Sign up for Runchat Pro or connect OpenRouter to install and configure models.
The Models and Usage page at https://runchat.app/dashboard/models allows you to see token consumption for all installed models. When you sign up for Runchat Pro or link Cerebras or Groq, supported models are automatically added to the models list. You can select any installed model as the default to use when creating new Prompt
nodes by clicking the checkbox at the end of the model name row. Models typically trade off between speed, cost and features. A comparison of Gemini, Llama (on Groq) and OpenAI (on OpenRouter) models is below:
Provider | Model | Cost per million output tokens | Function Calling? | Multimodal support | Structured Outputs? | Tokens per second |
---|---|---|---|---|---|---|
Gemini | 1.5 Flash | $0.30 | ✅ | ✅ | ✅ | 150 |
Gemini | 2.0 Flash | Free (rate limits) | ✅ | ✅ | ✅ | 150 |
Groq | Llama 3.1 8B | Free (rate limits) | ✅ | - | - | 750 |
Groq | Llama 3.2 11B | Free (rate limits) | ✅ | ✅ | - | 500 |
OpenRouter | openai/gpt-4o-mini-2024-07-18 | $0.60 | ✅ | ✅ | ✅ | 60 |
OpenRouter | Gemini 1.5 Flash 8B | $0.15 | ✅ | - | - | 250 |
When you sign up for Runchat Pro, the Gemini 1.5 Flash and Gemini 2.0 Flash models are automatically installed for you with 10M token per month limits. Gemini 2.0 Flash is a more capable model, but is currently experimental and rate limited. Gemini 1.5 Flash offers the best tradeoff of any model on the market for speed, price and functionality and supports multimodal requests with images, documents (PDF), video and audio. It can reliably produce valid JSON to call external APIs or format data for saving to databases, spreadsheets or further processing.
After you have connected your OpenRouter account, you can install supported models by clicking the dropdown at the top of the models and usage page in the dashboard. Select the model you want to add, then click Install
to add it to your models list. You will now be able to select this model from the Prompt
node settings.
If you are developing applications that consist of many Prompt
nodes with only text input and output, then there are obvious benefits to using Groq or Cerebras models as these will run at 5 times the speed of Gemini. These models are also great for experimentation and play, as instant response times will provide you with fast feedback on whether a prompt or application logic is working as expected.

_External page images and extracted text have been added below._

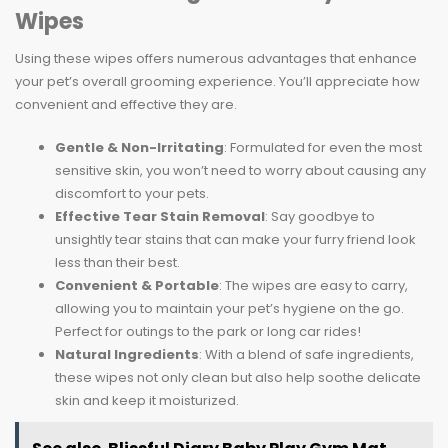
Wipes
Using these wipes offers numerous advantages that enhance
your pet’s overall grooming experience. You’ll appreciate how
convenient and effective they are.
Gentle & Non-Irritating
: Formulated for even the most
sensitive skin, you won’t need to worry about causing any
discomfort to your pets.
Effective Tear Stain Removal
: Say goodbye to
unsightly tear stains that can make your furry friend look
less than their best.
Convenient & Portable
: The wipes are easy to carry,
allowing you to maintain your pet’s hygiene on the go.
Perfect for outings to the park or long car rides!
Natural Ingredients
: With a blend of safe ingredients,
these wipes not only clean but also help soothe delicate
skin and keep it moisturized.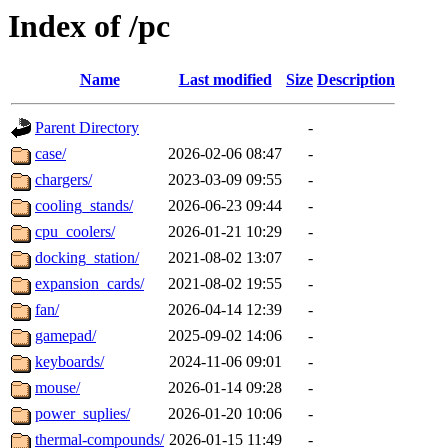
Index of /pc
Name
Last modified
Size
Description
Parent Directory
-
case/
2026-02-06 08:47
-
chargers/
2023-03-09 09:55
-
cooling_stands/
2026-06-23 09:44
-
cpu_coolers/
2026-01-21 10:29
-
docking_station/
2021-08-02 13:07
-
expansion_cards/
2021-08-02 19:55
-
fan/
2026-04-14 12:39
-
gamepad/
2025-09-02 14:06
-
keyboards/
2024-11-06 09:01
-
mouse/
2026-01-14 09:28
-
power_suplies/
2026-01-20 10:06
-
thermal-compounds/
2026-01-15 11:49
-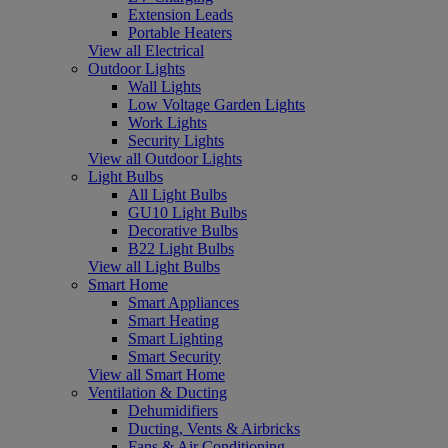
Extension Leads
Portable Heaters
View all Electrical
Outdoor Lights
Wall Lights
Low Voltage Garden Lights
Work Lights
Security Lights
View all Outdoor Lights
Light Bulbs
All Light Bulbs
GU10 Light Bulbs
Decorative Bulbs
B22 Light Bulbs
View all Light Bulbs
Smart Home
Smart Appliances
Smart Heating
Smart Lighting
Smart Security
View all Smart Home
Ventilation & Ducting
Dehumidifiers
Ducting, Vents & Airbricks
Fans & Air Conditioning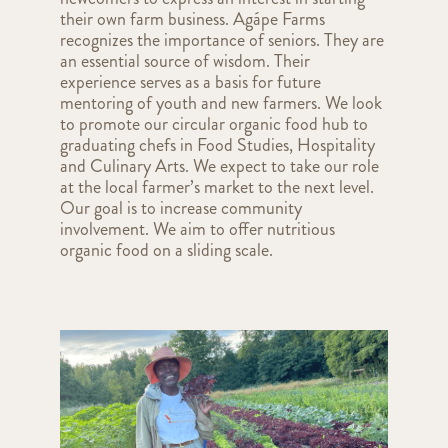
their own farm business. Agápe Farms
recognizes the importance of seniors. They are
an essential source of wisdom. Their
experience serves as a basis for future
mentoring of youth and new farmers. We look
to promote our circular organic food hub to
graduating chefs in Food Studies, Hospitality
and Culinary Arts. We expect to take our role
at the local farmer’s market to the next level.
Our goal is to increase community
involvement. We aim to offer nutritious
organic food on a sliding scale.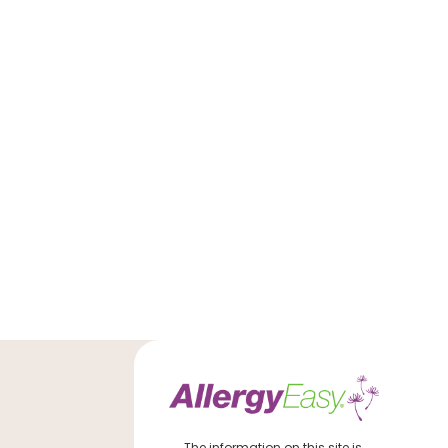
The information on this site is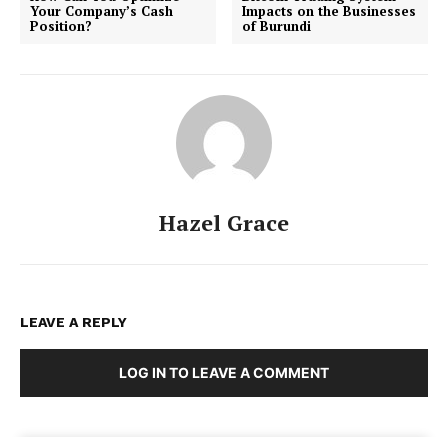
Your Company’s Cash
Impacts on the Businesses
Position?
of Burundi
Hazel Grace
LEAVE A REPLY
LOG IN TO LEAVE A COMMENT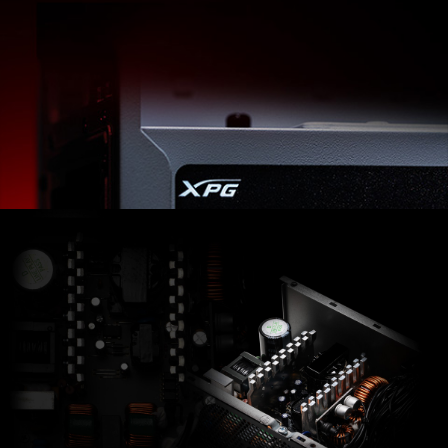
XPG PYLON offers more than just a Bronze-certified
Power Supply. Highly efficient DC-to-DC converters
and continuous power in 4 different wattage options
are making it an ideal PSU pick for all usages.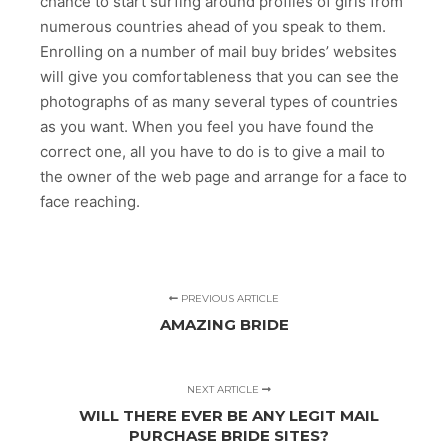
chance to start surfing around profiles of girls from
numerous countries ahead of you speak to them.
Enrolling on a number of mail buy brides’ websites
will give you comfortableness that you can see the
photographs of as many several types of countries
as you want. When you feel you have found the
correct one, all you have to do is to give a mail to
the owner of the web page and arrange for a face to
face reaching.
PREVIOUS ARTICLE
AMAZING BRIDE
NEXT ARTICLE
WILL THERE EVER BE ANY LEGIT MAIL
PURCHASE BRIDE SITES?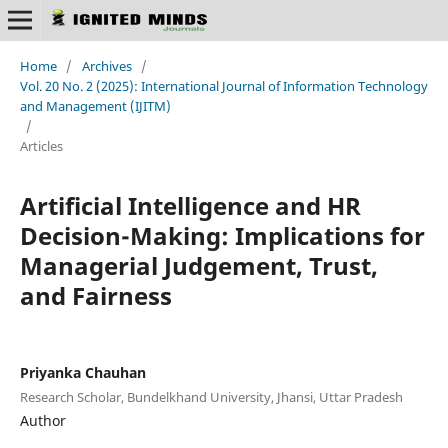
Home
/
Archives
/
Vol. 20 No. 2 (2025): International Journal of Information Technology
and Management (IJITM)
/
Articles
Artificial Intelligence and HR
Decision-Making: Implications for
Managerial Judgement, Trust,
and Fairness
Priyanka Chauhan
Research Scholar, Bundelkhand University, Jhansi, Uttar Pradesh
Author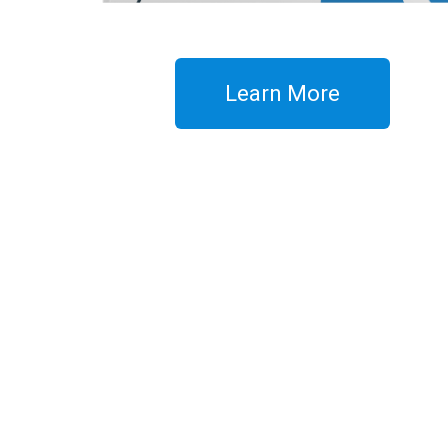
Learn More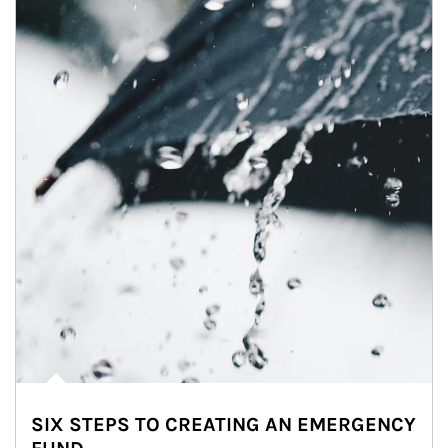
SIX STEPS TO CREATING AN EMERGENCY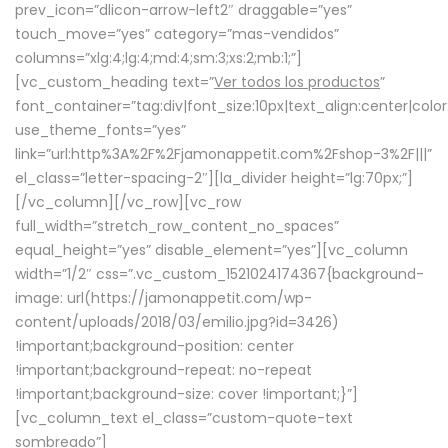
prev_icon=”dlicon-arrow-left2″ draggable=”yes”
touch_move=”yes” category=”mas-vendidos”
columns=”xlg:4;lg:4;md:4;sm:3;xs:2;mb:1;”]
[vc_custom_heading text=”
Ver todos los productos
”
font_container=”tag:div|font_size:10px|text_align:center|colo
use_theme_fonts=”yes”
link=”url:http%3A%2F%2Fjamonappetit.com%2Fshop-3%2F|||”
el_class=”letter-spacing-2″][la_divider height=”lg:70px;”]
[/vc_column][/vc_row][vc_row
full_width=”stretch_row_content_no_spaces”
equal_height=”yes” disable_element=”yes”][vc_column
width=”1/2″ css=”.vc_custom_1521024174367{background-
image: url(https://jamonappetit.com/wp-
content/uploads/2018/03/emilio.jpg?id=3426)
!important;background-position: center
!important;background-repeat: no-repeat
!important;background-size: cover !important;}”]
[vc_column_text el_class=”custom-quote-text
sombreado”]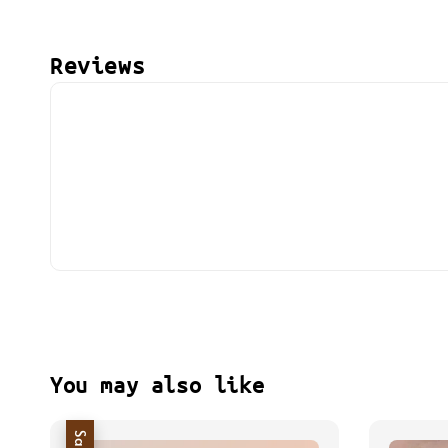
Reviews
You may also like
Sale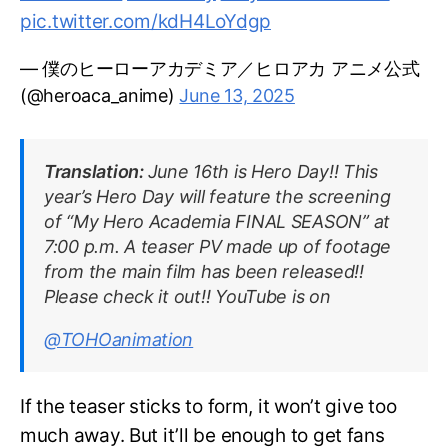
pic.twitter.com/kdH4LoYdgp
— 僕のヒーローアカデミア／ヒロアカ アニメ公式
(@heroaca_anime)
June 13, 2025
Translation:
June 16th is Hero Day!! This
year’s Hero Day will feature the screening
of “My Hero Academia FINAL SEASON” at
7:00 p.m. A teaser PV made up of footage
from the main film has been released!!
Please check it out!! YouTube is on
@TOHOanimation
If the teaser sticks to form, it won’t give too
much away. But it’ll be enough to get fans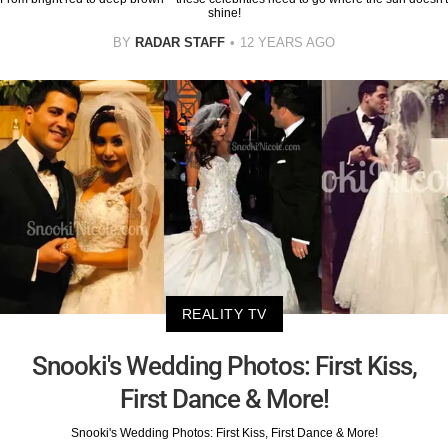
shine!
BY
RADAR STAFF
12 YEARS AGO
REALITY TV
Snooki's Wedding Photos: First Kiss,
First Dance & More!
Snooki's Wedding Photos: First Kiss, First Dance & More!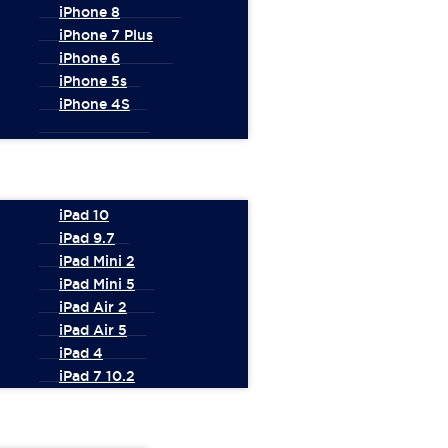
iPhone 8
iPhone 7 Plus
iPhone 6
iPhone 5s
iPhone 4S
iPad 10
iPad 9.7
iPad Mini 2
iPad Mini 5
iPad Air 2
iPad Air 5
iPad 4
iPad 7 10.2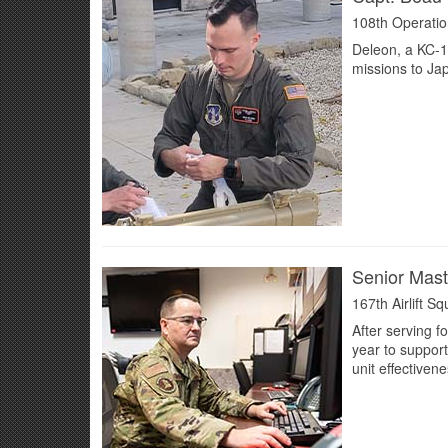
108th Operatio
Deleon, a KC-13
missions to Ja
Senior Mast
167th Airlift S
After serving f
year to suppor
unit effectiven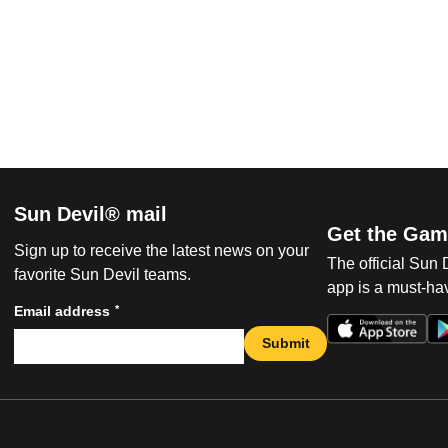
Sun Devil® mail
Get the Gam
Sign up to receive the latest news on your
The official Sun
favorite Sun Devil teams.
app is a must-hav
*
Email address
Submit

If your application requires more advanced reasoning capability, you should install one of the frontier models from OpenAI, Anthropic or Deepseek using OpenRouter. These models are typically much slower and more expensive, but will be able to produce better responses to some prompts. Always consider combining these slower reasoning models with faster, low cost models where possible.